- **TASK TO CARRY OUT**: Here the job is to print only the lines from the one containing "uniquement sur" to the end of the entries, both included, exactly as they stand, with pictures excluded.

- **EXERCISE DATA**:
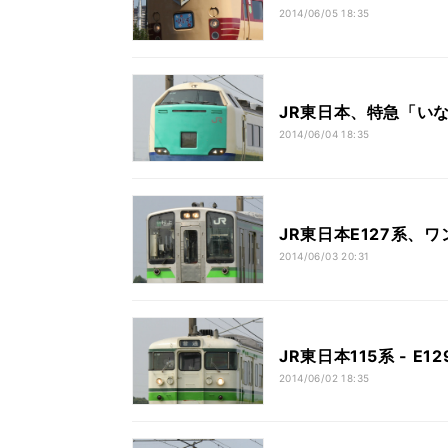
2014/06/05 18:35
JR東日本、特急「い
2014/06/04 18:35
JR東日本E127系、
2014/06/03 20:31
JR東日本115系 - 
2014/06/02 18:35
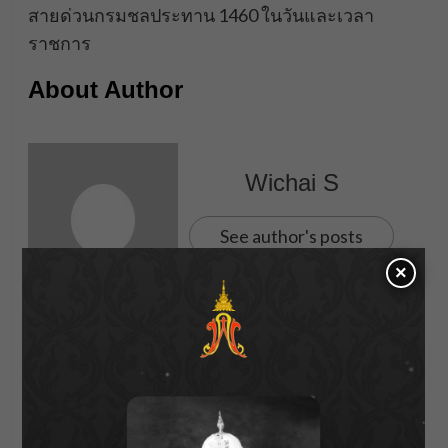
สายด่วนกรมชลประทาน 1460 ในวันและเวลา
ราชการ
About Author
Wichai S
See author's posts
×
Post
Previous:
“เปิดกองวิก 3” ชวนดูเบื้องหลัง “พยัคฆ์ร้ายซ่อนลาย”
navigation
“ไอซ์ – แยม” ทุ่มสุดตัว โชว์ลีลาบู๊สนั่นลั่นกอง!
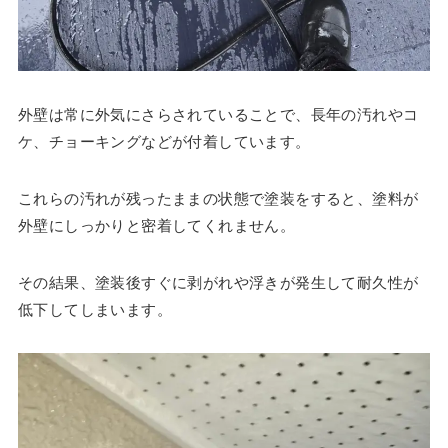
外壁は常に外気にさらされていることで、長年の汚れやコ
ケ、チョーキングなどが付着しています。
これらの汚れが残ったままの状態で塗装をすると、塗料が
外壁にしっかりと密着してくれません。
その結果、塗装後すぐに剥がれや浮きが発生して耐久性が
低下してしまいます。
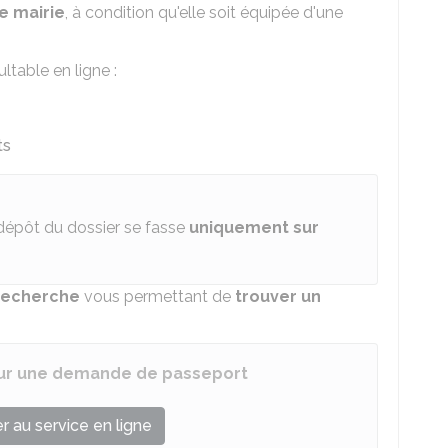
e mairie
, à condition qu'elle soit équipée d'une
ltable en ligne :
ts
dépôt du dossier se fasse
uniquement sur
recherche
vous permettant de
trouver un
ur une demande de passeport
 au service en ligne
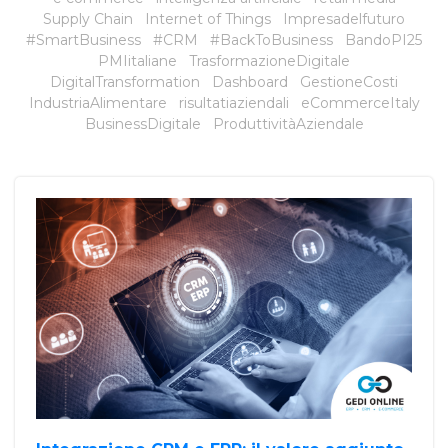
Supply Chain
Internet of Things
Impresadelfuturo
#SmartBusiness
#CRM
#BackToBusiness
BandoPI25
PMIitaliane
TrasformazioneDigitale
DigitalTransformation
Dashboard
GestioneCosti
IndustriaAlimentare
risultatiaziendali
eCommerceItaly
BusinessDigitale
ProduttivitàAziendale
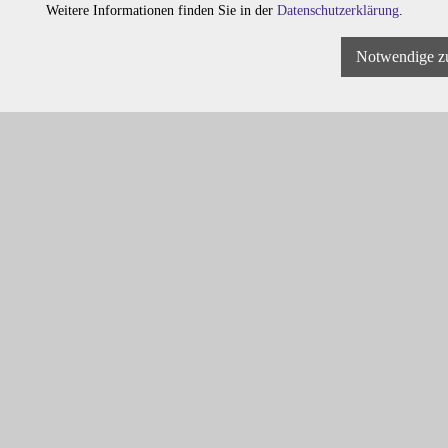
Weitere Informationen finden Sie in der
Datenschutzerklärung
.
Notwendige z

- **PROBLEM SOLUTION**:
uniquement sur
recherche
vous permettant de
trouver un
ur une demande de passeport
 au service en ligne
Supply Chain
Internet of Things
Impresadelfuturo
#SmartBusiness
#CRM
#BackToBusiness
BandoPI25
PMIitaliane
TrasformazioneDigitale
DigitalTransformation
Dashboard
GestioneCosti
IndustriaAlimentare
risultatiaziendali
eCommerceItaly
BusinessDigitale
ProduttivitàAziendale
Weitere Informationen finden Sie in der
Datenschutzerklärung
.
Notwendige z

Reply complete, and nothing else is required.